Sirius grunted his disgust. “You won’t throw yourself out the window. Not after surviving this long. You do not have it in you.”
“So sure, are you?” I twisted, clinging to the frame with one hand. Faerie’s whispers beckoned. “You took me from the only free life I’ve ever known. You stole me from my friends, whom I learned to love—real love, not the saru kind.” Unexpected emotion almost choked the words. I gulped it all the way down and stamped on it. “And you made it look as though I betrayed them! If they’re alive, they’ll hate me all over again, like you do. I don’t want to live like that. I can’t. You’re right, everything I touch rots. I’m not the Wraithmaker anymore.” Something cool and dark and dangerous coiled around my will, dragging my emotions down, down, down… exactly where I wanted to go. “I’m just a girl who doesn’t know or understand what’s happening to her. I’m just trying to do good after doing bad for so long. Maybe I can’t wipe that stain off my soul, so why bother trying anymore? If I fall from this window, it’ll solve many, many problems. Oberon will be free of my crimes. Arran will be freed. And all those I’ve killed will be avenged … just like Faerie wants, ju
st like you want.”
He slowly swung his legs over the edge of the bed and stood. “Get off the ledge,” he growled.

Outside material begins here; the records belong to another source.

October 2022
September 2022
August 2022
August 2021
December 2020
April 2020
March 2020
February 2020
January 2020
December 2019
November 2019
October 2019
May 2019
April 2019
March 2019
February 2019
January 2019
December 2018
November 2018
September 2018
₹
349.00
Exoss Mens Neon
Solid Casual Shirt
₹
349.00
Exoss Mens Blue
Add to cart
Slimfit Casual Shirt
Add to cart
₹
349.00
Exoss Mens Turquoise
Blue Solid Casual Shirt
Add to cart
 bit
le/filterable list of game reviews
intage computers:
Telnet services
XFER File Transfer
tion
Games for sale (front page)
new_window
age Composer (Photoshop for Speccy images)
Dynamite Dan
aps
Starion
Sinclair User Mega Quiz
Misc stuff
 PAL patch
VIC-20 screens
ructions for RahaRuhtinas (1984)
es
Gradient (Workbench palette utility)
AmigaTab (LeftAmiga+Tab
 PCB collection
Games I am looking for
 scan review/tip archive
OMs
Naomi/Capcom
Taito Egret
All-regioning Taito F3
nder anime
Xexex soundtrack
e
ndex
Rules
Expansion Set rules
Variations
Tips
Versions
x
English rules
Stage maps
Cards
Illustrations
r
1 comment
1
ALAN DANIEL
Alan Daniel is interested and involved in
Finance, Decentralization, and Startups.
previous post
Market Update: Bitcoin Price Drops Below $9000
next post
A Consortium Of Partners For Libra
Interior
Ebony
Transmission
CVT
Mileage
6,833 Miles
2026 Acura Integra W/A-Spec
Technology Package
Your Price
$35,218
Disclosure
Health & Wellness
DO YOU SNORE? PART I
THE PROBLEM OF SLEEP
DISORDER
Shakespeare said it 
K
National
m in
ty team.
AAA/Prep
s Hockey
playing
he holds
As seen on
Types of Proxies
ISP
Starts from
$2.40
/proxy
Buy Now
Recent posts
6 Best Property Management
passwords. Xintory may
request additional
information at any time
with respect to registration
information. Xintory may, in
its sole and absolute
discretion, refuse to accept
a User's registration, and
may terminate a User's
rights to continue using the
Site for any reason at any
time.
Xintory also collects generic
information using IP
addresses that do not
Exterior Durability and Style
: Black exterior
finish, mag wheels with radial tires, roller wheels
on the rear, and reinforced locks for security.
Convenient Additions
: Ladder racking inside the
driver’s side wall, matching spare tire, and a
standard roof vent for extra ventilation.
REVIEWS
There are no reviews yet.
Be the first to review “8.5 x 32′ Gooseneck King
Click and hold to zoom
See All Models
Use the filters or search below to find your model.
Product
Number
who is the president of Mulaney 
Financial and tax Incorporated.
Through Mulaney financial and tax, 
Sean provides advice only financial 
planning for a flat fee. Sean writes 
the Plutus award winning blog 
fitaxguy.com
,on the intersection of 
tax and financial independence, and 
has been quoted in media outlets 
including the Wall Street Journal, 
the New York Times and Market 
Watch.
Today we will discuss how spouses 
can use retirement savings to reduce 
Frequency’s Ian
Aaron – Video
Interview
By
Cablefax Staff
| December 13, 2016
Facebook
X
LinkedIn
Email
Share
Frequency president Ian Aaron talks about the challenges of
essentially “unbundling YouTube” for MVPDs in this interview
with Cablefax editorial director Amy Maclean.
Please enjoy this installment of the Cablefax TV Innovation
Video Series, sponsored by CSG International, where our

It sounded sweet, that voice in my head urging me to jump. I’d never listened to it before, but many saru had. Freedom waited at the bottom of the tower. Freedom from all my choices, from all my mistakes, from the responsibility of making everything right again. I turned my face into the breeze. I understood now why so many saru answered its call.
“Do not do this.” Sirius reached out his hand and stepped closer. “For your king, don’t do this. It will ruin him.”
“No, it will save him.”
“Kesh, step down.” His voice was softer, but it wasn’t enough.
“If I die, you’ll be free too.” I looked down and down and down to the garden below. My thoughts spun, and Faerie’s whispers grew louder. “You don’t care. You never did.”
“May the Hunt have you, but you’re wrong… I heard your screams long after you left. Heard them over and over, year after year, because I could not make them stop. I could not move against the king. All I could do was watch and carry you from the torment when he was finished. But it never ended. Not for me.”
He would say anything to get me off the ledge and keep himself safe…
But he couldn’t lie.
His hand found my arm, then his other found my shoulder. His fingers dug in, and he tore me from the window, reeling me into his body. I heard the window slam shut and watched as he bent the latch into a loop so it would never open again. Tucked against his chest, I still heard the voice outside crooning its death song.
“I…” I looked at my hands, felt the room dip and sway, felt Sirius clutch me closer.
Had I just been about to jump to my death?
“It’s the poison,” the guardian whispered, voice rumbling through me. “Should the cu sith fail, as they have, their poisoned arrows would finish you, making you seek your own demise. It will pass.” His words sent curious shivers down my back and deeper into parts that longed to hear those whispers close against my skin. “Until then, I cannot let you leave my sight.”